From the above results, according to the present invention, by using the compound represented by the formula (1), the ionic conductivity is excellent, and the electrolyte membrane can be cured without requiring a hydrolysis reaction by a sol-gel method or the like. It was confirmed that a simple composition for forming a solid polymer electrolyte membrane can be provided.

Claims (6)

A composition for forming a solid polymer electrolyte membrane, comprising a compound represented by the following general formula (1).

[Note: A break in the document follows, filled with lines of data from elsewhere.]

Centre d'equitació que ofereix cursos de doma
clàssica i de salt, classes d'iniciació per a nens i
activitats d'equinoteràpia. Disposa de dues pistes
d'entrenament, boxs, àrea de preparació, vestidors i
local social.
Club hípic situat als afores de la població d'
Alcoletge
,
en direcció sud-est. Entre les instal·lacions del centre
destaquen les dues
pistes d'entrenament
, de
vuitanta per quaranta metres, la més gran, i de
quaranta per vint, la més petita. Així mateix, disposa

(Wherein R ¹ and R ² are each a hydrogen atom, a fluorine atom or a lower alkyl group having 1 to 4 carbon atoms, R ³ is a hydrogen atom, a fluorine atom or a methyl group, Z is a divalent straight chain, (In the cyclic, alicyclic or bridged alicyclic organic group, some or all of the hydrogen atoms bonded to the carbon atom may be substituted with fluorine atoms.)   A solid polymer electrolyte membrane comprising a cured film obtained by curing the composition for forming a solid polymer electrolyte membrane according to claim 1.   The solid polymer electrolyte membrane according to claim 2, which is cured by irradiation with radiation.   The solid polymer electrolyte membrane according to claim 2, which is cured by heat curing.   5. A fuel cell, wherein the solid polymer electrolyte membrane according to claim 2, 3 or 4 is provided between a fuel electrode and an air electrode. A solid polymer electrolyte membrane comprising a compound represented by the following general formula (1) for curing a solid polymer electrolyte membrane-forming composition by irradiation or heat curing to form a cured membrane. Production method.

(Wherein R ¹ and R ² are each a hydrogen atom, a fluorine atom or a lower alkyl group having 1 to 4 carbon atoms, R ³ is a hydrogen atom, a fluorine atom or a methyl group, Z is a divalent straight chain, (In the cyclic, alicyclic or bridged alicyclic organic group, part or all of the hydrogen atoms bonded to the carbon atom may be substituted with fluorine atoms.)